**YOUR ASSIGNMENT**
In the listing below, identify each line with the word "encerramento" and return those lines.
== Segment start ==
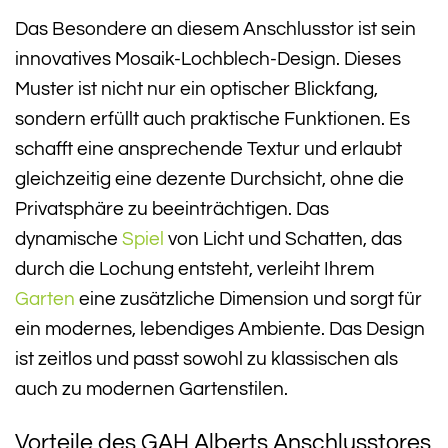
Das Besondere an diesem Anschlusstor ist sein
innovatives Mosaik-Lochblech-Design. Dieses
Muster ist nicht nur ein optischer Blickfang,
sondern erfüllt auch praktische Funktionen. Es
schafft eine ansprechende Textur und erlaubt
gleichzeitig eine dezente Durchsicht, ohne die
Privatsphäre zu beeinträchtigen. Das
dynamische
Spiel
von Licht und Schatten, das
durch die Lochung entsteht, verleiht Ihrem
Garten
eine zusätzliche Dimension und sorgt für
ein modernes, lebendiges Ambiente. Das Design
ist zeitlos und passt sowohl zu klassischen als
auch zu modernen Gartenstilen.
Vorteile des GAH Alberts Anschlusstores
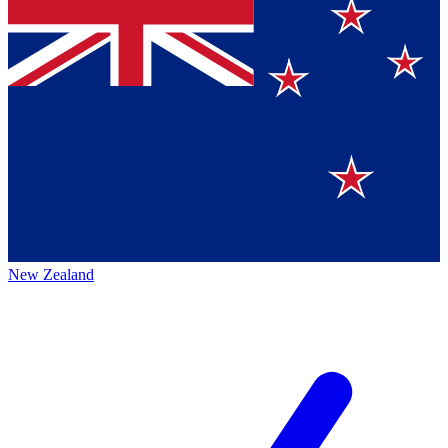
New Zealand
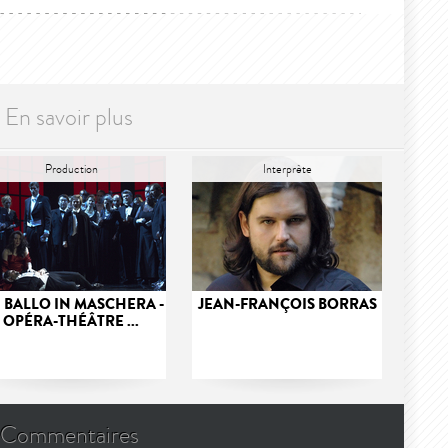
En savoir plus
Production
Interprète
 BALLO IN MASCHERA -
JEAN-FRANÇOIS BORRAS
OPÉRA-THÉÂTRE ...
Commentaires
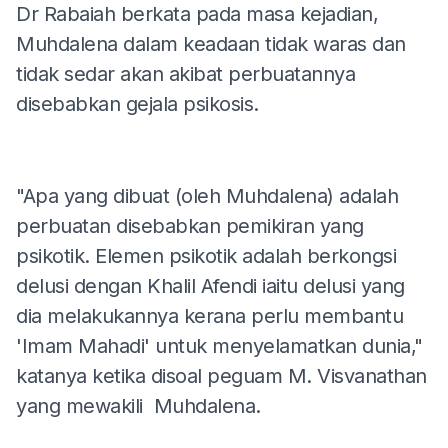
Dr Rabaiah berkata pada masa kejadian,
Muhdalena dalam keadaan tidak waras dan
tidak sedar akan akibat perbuatannya
disebabkan gejala psikosis.
"Apa yang dibuat (oleh Muhdalena) adalah
perbuatan disebabkan pemikiran yang
psikotik. Elemen psikotik adalah berkongsi
delusi dengan Khalil Afendi iaitu delusi yang
dia melakukannya kerana perlu membantu
'Imam Mahadi' untuk menyelamatkan dunia,"
katanya ketika disoal peguam M. Visvanathan
yang mewakili Muhdalena.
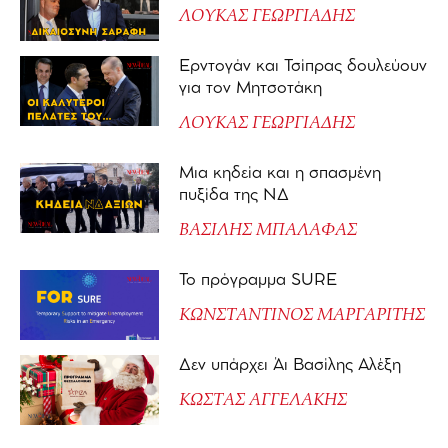
ΛΟΥΚΑΣ ΓΕΩΡΓΙΑΔΗΣ
Ερντογάν και Τσίπρας δουλεύουν
για τον Μητσοτάκη
ΛΟΥΚΑΣ ΓΕΩΡΓΙΑΔΗΣ
Μια κηδεία και η σπασμένη
πυξίδα της ΝΔ
ΒΑΣΙΛΗΣ ΜΠΑΛΑΦΑΣ
Το πρόγραμμα SURE
ΚΩΝΣΤΑΝΤΙΝΟΣ ΜΑΡΓΑΡΙΤΗΣ
Δεν υπάρχει Άι Βασίλης Αλέξη
ΚΩΣΤΑΣ ΑΓΓΕΛΑΚΗΣ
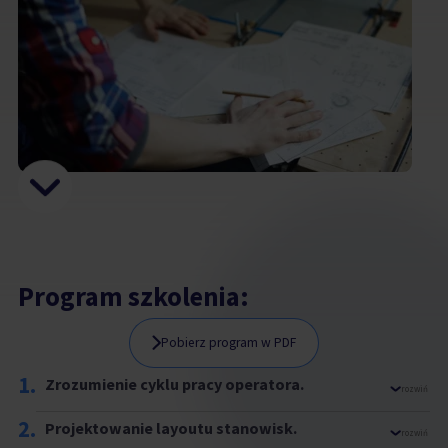
Program szkolenia:
Pobierz program w PDF
1.
Zrozumienie cyklu pracy operatora.
rozwiń
2.
Projektowanie layoutu stanowisk.
rozwiń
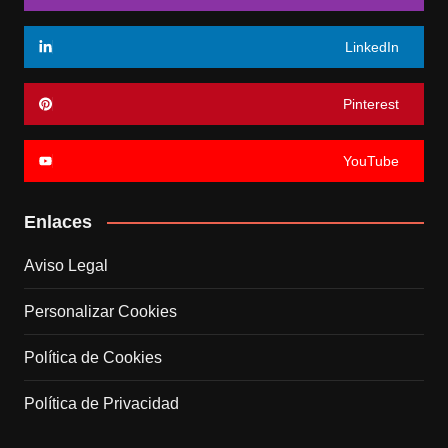
LinkedIn
Pinterest
YouTube
Enlaces
Aviso Legal
Personalizar Cookies
Política de Cookies
Política de Privacidad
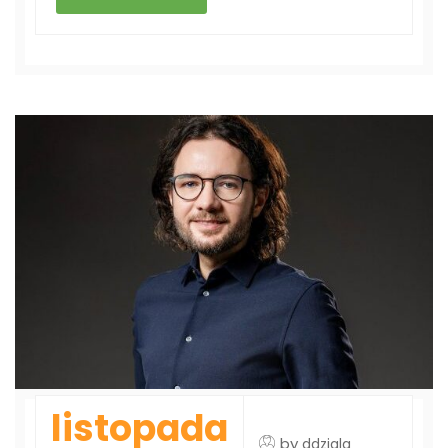
listopada
by
ddziala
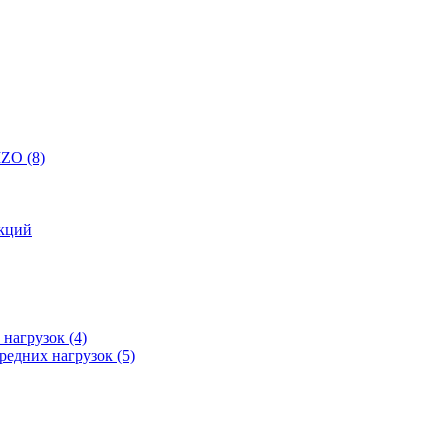
 IZO
(8)
кций
 нагрузок
(4)
редних нагрузок
(5)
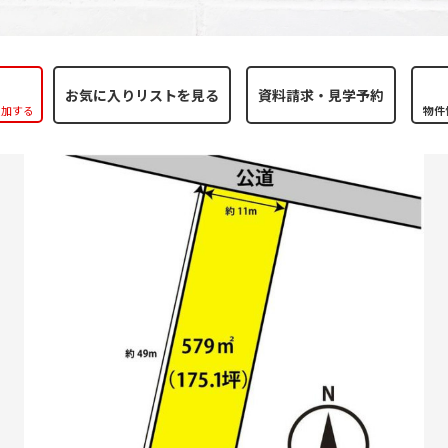
お気に入りリストを見る
追加する
物件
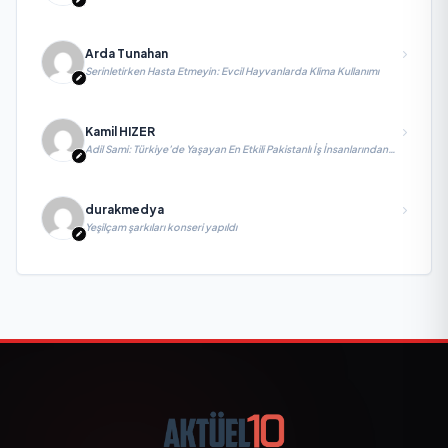
Arda Tunahan
Serinletirken Hasta Etmeyin: Evcil Hayvanlarda Klima Kullanımı
Kamil HIZER
Adil Sami: Türkiye’de Yaşayan En Etkili Pakistanlı İş İnsanlarından
Biri, Yatırım ve Ekonomik Diplomasiyi Güçlendiriyor
durakmedya
Yeşilçam şarkıları konseri yapıldı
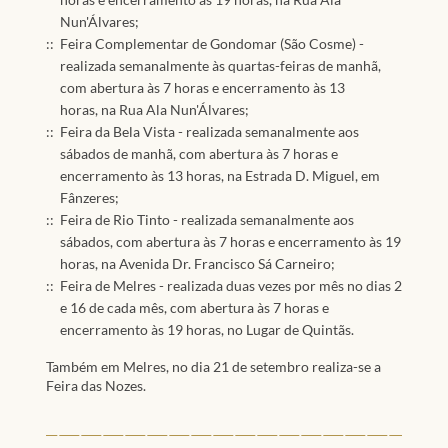
Nun'Álvares;
Feira Complementar de Gondomar (São Cosme) -
realizada semanalmente às quartas-feiras de manhã,
com abertura às 7 horas e encerramento às 13
horas, na Rua Ala Nun'Álvares;
Feira da Bela Vista - realizada semanalmente aos
sábados de manhã, com abertura às 7 horas e
encerramento às 13 horas, na Estrada D. Miguel, em
Fânzeres;
Feira de Rio Tinto - realizada semanalmente aos
sábados, com abertura às 7 horas e encerramento às 19
horas, na Avenida Dr. Francisco Sá Carneiro;
Feira de Melres - realizada duas vezes por mês no dias 2
e 16 de cada mês, com abertura às 7 horas e
encerramento às 19 horas, no Lugar de Quintãs.
Também em Melres, no dia 21 de setembro realiza-se a
Feira das Nozes.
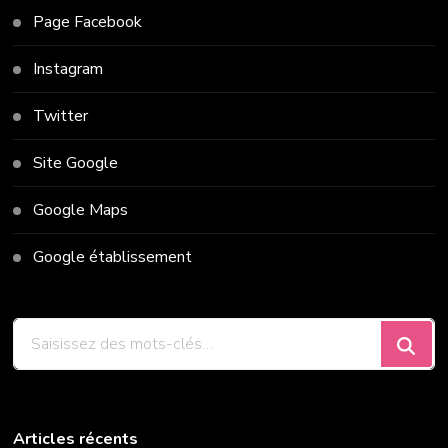
Page Facebook
Instagram
Twitter
Site Google
Google Maps
Google établissement
Vous
recherchiez
quelque
chose
?
Articles récents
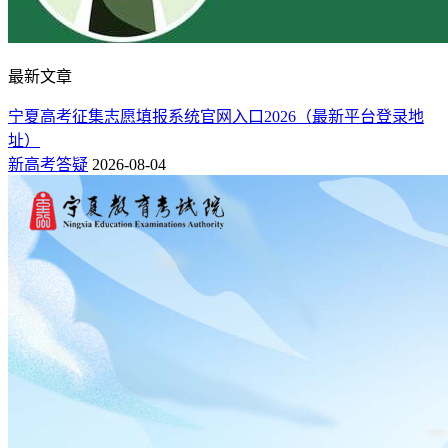
最新文章
宁夏高考征集志愿填报系统官网入口2026（最新平台登录地
址）
新高考答疑
2026-08-04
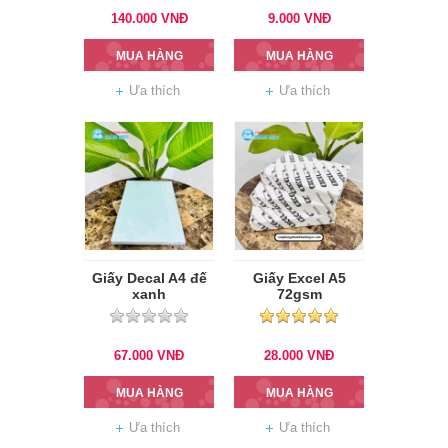
140.000
VNĐ
9.000
VNĐ
MUA HÀNG
MUA HÀNG
Ưa thích
Ưa thích
Giấy Decal A4 đế
Giấy Excel A5
xanh
72gsm
67.000
VNĐ
28.000
VNĐ
MUA HÀNG
MUA HÀNG
Ưa thích
Ưa thích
== Segment end ==
**ANSWER FOR THIS EXERCISE**
com abertura às 7 horas e encerramento às 13
encerramento às 13 horas, na Estrada D. Miguel, em
sábados, com abertura às 7 horas e encerramento às 19
encerramento às 19 horas, no Lugar de Quintãs.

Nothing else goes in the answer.